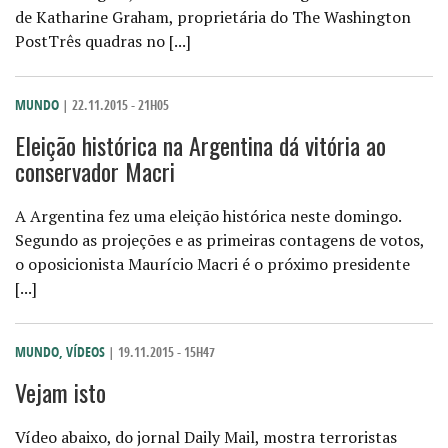
de Katharine Graham, proprietária do The Washington
PostTrês quadras no [...]
MUNDO
| 22.11.2015 - 21H05
Eleição histórica na Argentina dá vitória ao
conservador Macri
A Argentina fez uma eleição histórica neste domingo.
Segundo as projeções e as primeiras contagens de votos,
o oposicionista Maurício Macri é o próximo presidente
[...]
MUNDO
,
VÍDEOS
| 19.11.2015 - 15H47
Vejam isto
Vídeo abaixo, do jornal Daily Mail, mostra terroristas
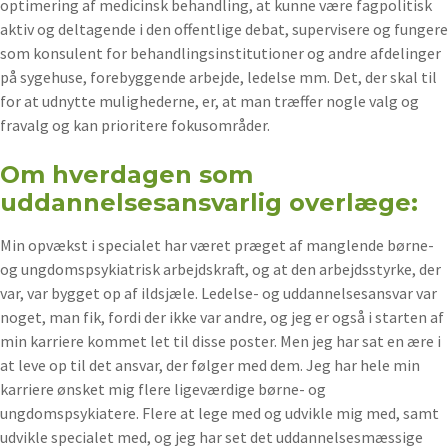
optimering af medicinsk behandling, at kunne være fagpolitisk
aktiv og deltagende i den offentlige debat, supervisere og fungere
som konsulent for behandlingsinstitutioner og andre afdelinger
på sygehuse, forebyggende arbejde, ledelse mm. Det, der skal til
for at udnytte mulighederne, er, at man træffer nogle valg og
fravalg og kan prioritere fokusområder.
Om hverdagen som
uddannelsesansvarlig overlæge:
Min opvækst i specialet har været præget af manglende børne-
og ungdomspsykiatrisk arbejdskraft, og at den arbejdsstyrke, der
var, var bygget op af ildsjæle. Ledelse- og uddannelsesansvar var
noget, man fik, fordi der ikke var andre, og jeg er også i starten af
min karriere kommet let til disse poster. Men jeg har sat en ære i
at leve op til det ansvar, der følger med dem. Jeg har hele min
karriere ønsket mig flere ligeværdige børne- og
ungdomspsykiatere. Flere at lege med og udvikle mig med, samt
udvikle specialet med, og jeg har set det uddannelsesmæssige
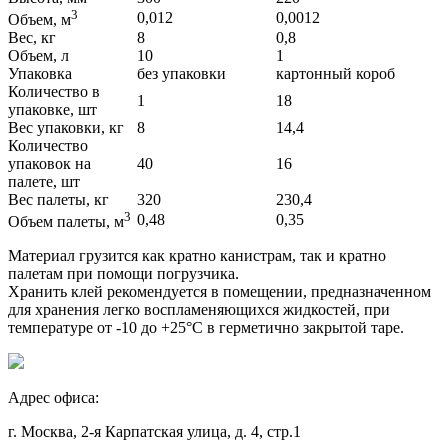
3
0,012
0,0012
Объем, м
Вес, кг
8
0,8
Объем, л
10
1
Упаковка
без упаковки
картонный короб
Количество в
1
18
упаковке, шт
Вес упаковки, кг
8
14,4
Количество
упаковок на
40
16
палете, шт
Вес палеты, кг
320
230,4
3
0,48
0,35
Объем палеты, м
Материал грузится как кратно канистрам, так и кратно
палетам при помощи погрузчика.
Хранить клей рекомендуется в помещении, предназначенном
для хранения легко воспламеняющихся жидкостей, при
температуре от -10 до +25°С в герметично закрытой таре.
Адрес офиса:
г. Москва, 2-я Карпатская улица, д. 4, стр.1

**REQUIRED WORK**
Where a line of the records contains the word "karriere", count it; state only the final tally.

**SOLUTION TO THIS TASK**
2